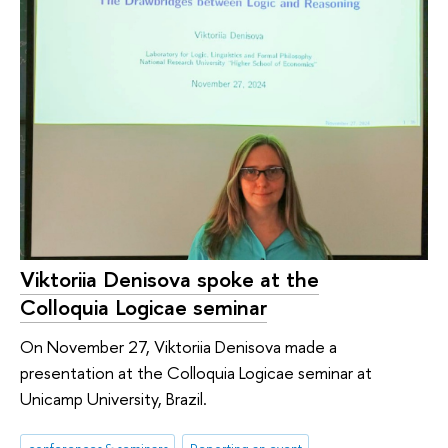
Viktoriia Denisova spoke at the
Colloquia Logicae seminar
On November 27, Viktoriia Denisova made a
presentation at the Colloquia Logicae seminar at
Unicamp University, Brazil.
conferences & seminars
Reporting an event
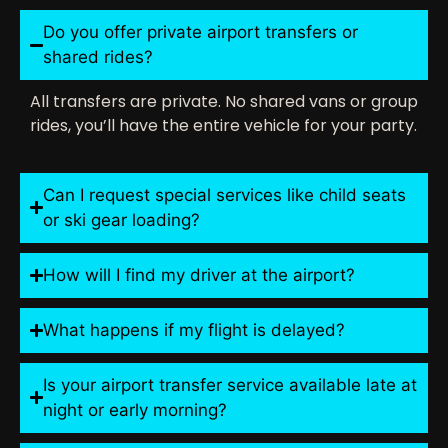
Do you offer private airport transfers or
shared rides?
All transfers are private. No shared vans or group
rides, you’ll have the entire vehicle for your party.
Can I request special services like child seats
or ski gear loading?
How will I find my driver at the airport?
What happens if my flight is delayed?
Is your airport transfer service available late at
night or early morning?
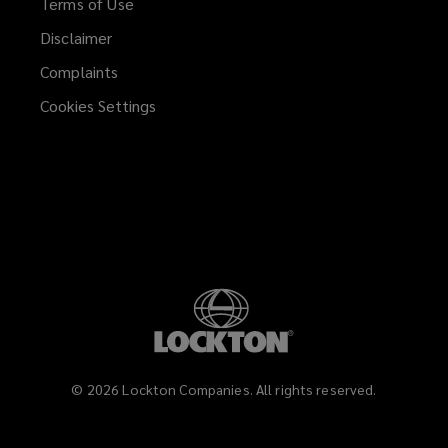
Terms of Use
Disclaimer
Complaints
Cookies Settings
©
2026
Lockton Companies. All rights reserved.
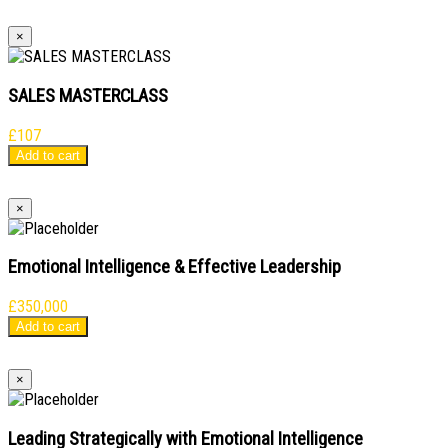
×
SALES MASTERCLASS
£
107
Add to cart
×
Emotional Intelligence & Effective Leadership
£
350,000
Add to cart
×
Leading Strategically with Emotional Intelligence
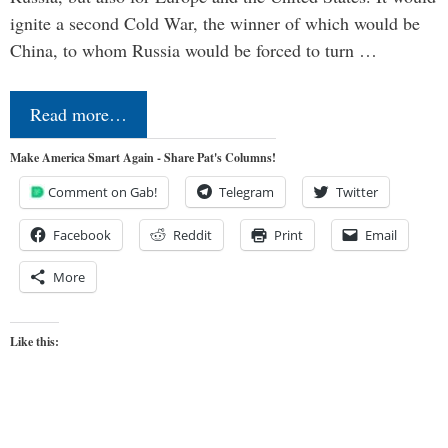
ignite a second Cold War, the winner of which would be
China, to whom Russia would be forced to turn …
Read more…
Make America Smart Again - Share Pat's Columns!
Comment on Gab!
Telegram
Twitter
Facebook
Reddit
Print
Email
More
Like this:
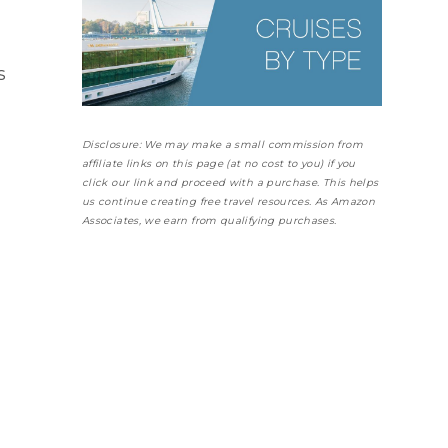
s
Disclosure: We may make a small commission from
affiliate links on this page (at no cost to you) if you
click our link and proceed with a purchase. This helps
us continue creating free travel resources. As Amazon
Associates, we earn from qualifying purchases.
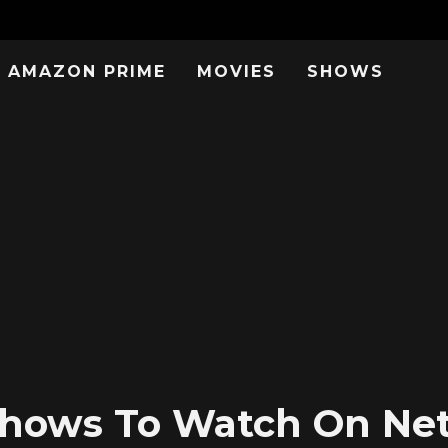
AMAZON PRIME
MOVIES
SHOWS
Shows To Watch On Netf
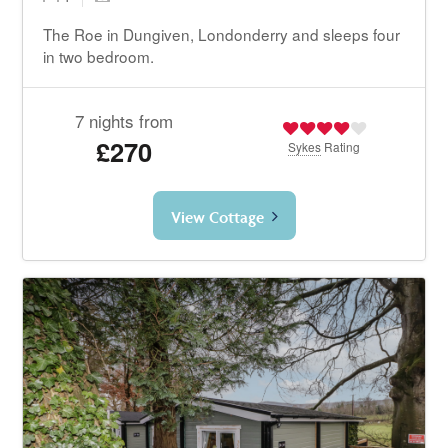
The Roe in Dungiven, Londonderry and sleeps four
in two bedroom.
7 nights from
£270
Sykes
Rating
View Cottage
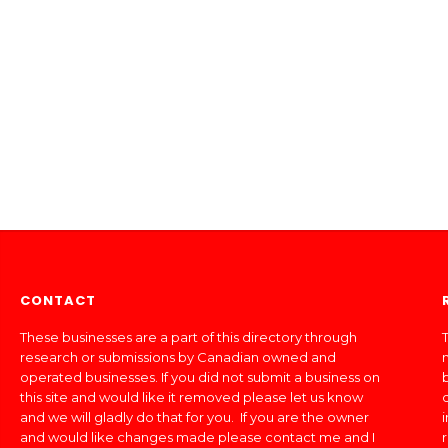
CONTACT
These businesses are a part of this directory through
T
research or submissions by Canadian owned and
operated businesses. If you did not submit a business on
this site and would like it removed please let us know
and we will gladly do that for you. If you are the owner
and would like changes made please contact me and I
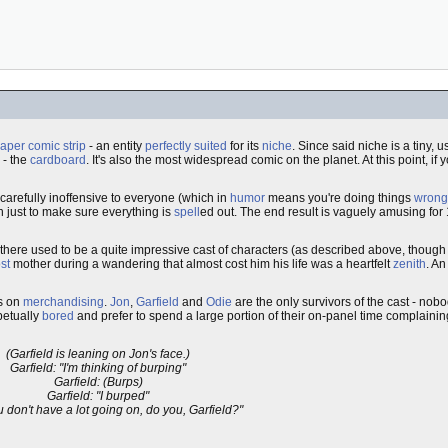
per comic strip
- an entity
perfectly suited
for its
niche
. Since said niche is a tiny,
 - the
cardboard
. It's also the most widespread comic on the planet. At this point, if yo
 carefully inoffensive to everyone (which in
humor
means you're doing things
wrong
 just to make sure everything is
spell
ed out. The end result is vaguely amusing for
t there used to be a quite impressive cast of characters (as described above, though
st
mother during a wandering that almost cost him his life was a heartfelt
zenith
. An
us on
merchandising
.
Jon
,
Garfield
and
Odie
are the only survivors of the cast - no
petually
bored
and prefer to spend a large portion of their on-panel time complaining
(Garfield is leaning on Jon's face.)
Garfield: "I'm thinking of burping"
Garfield: (Burps)
Garfield: "I burped"
u don't have a lot going on, do you, Garfield?"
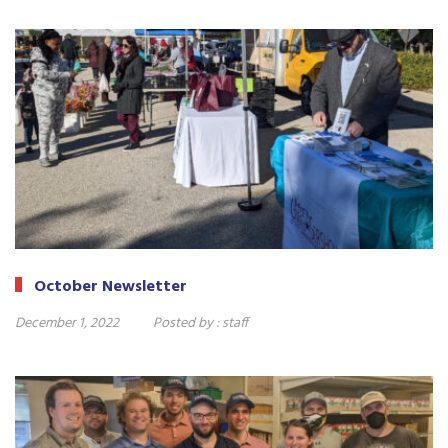
October Newsletter
December 1, 2022
Posted by :
staff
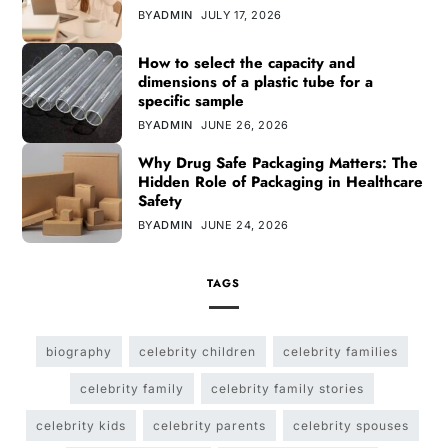
BY
ADMIN
JULY 17, 2026
How to select the capacity and
dimensions of a plastic tube for a
specific sample
BY
ADMIN
JUNE 26, 2026
Why Drug Safe Packaging Matters: The
Hidden Role of Packaging in Healthcare
Safety
BY
ADMIN
JUNE 24, 2026
TAGS
biography
celebrity children
celebrity families
celebrity family
celebrity family stories
celebrity kids
celebrity parents
celebrity spouses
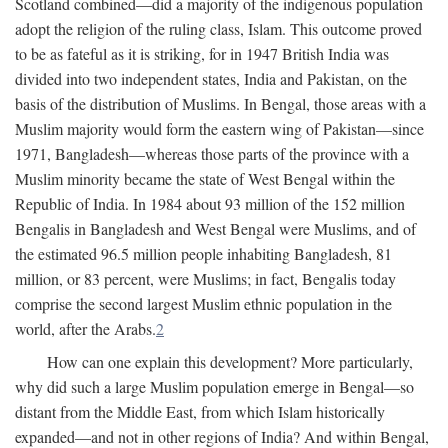
Scotland combined—did a majority of the indigenous population
adopt the religion of the ruling class, Islam. This outcome proved
to be as fateful as it is striking, for in 1947 British India was
divided into two independent states, India and Pakistan, on the
basis of the distribution of Muslims. In Bengal, those areas with a
Muslim majority would form the eastern wing of Pakistan—since
1971, Bangladesh—whereas those parts of the province with a
Muslim minority became the state of West Bengal within the
Republic of India. In 1984 about 93 million of the 152 million
Bengalis in Bangladesh and West Bengal were Muslims, and of
the estimated 96.5 million people inhabiting Bangladesh, 81
million, or 83 percent, were Muslims; in fact, Bengalis today
comprise the second largest Muslim ethnic population in the
world, after the Arabs.
2
How can one explain this development? More particularly,
why did such a large Muslim population emerge in Bengal—so
distant from the Middle East, from which Islam historically
expanded—and not in other regions of India? And within Bengal,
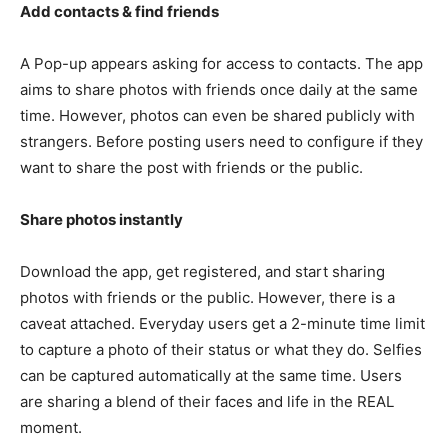
Add contacts & find friends
A Pop-up appears asking for access to contacts. The app
aims to share photos with friends once daily at the same
time. However, photos can even be shared publicly with
strangers. Before posting users need to configure if they
want to share the post with friends or the public.
Share photos instantly
Download the app, get registered, and start sharing
photos with friends or the public. However, there is a
caveat attached. Everyday users get a 2-minute time limit
to capture a photo of their status or what they do. Selfies
can be captured automatically at the same time. Users
are sharing a blend of their faces and life in the REAL
moment.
•••••
Work order —
Note how many lines in the material hold the word "were", and give that number with nothing added.

Reply —
2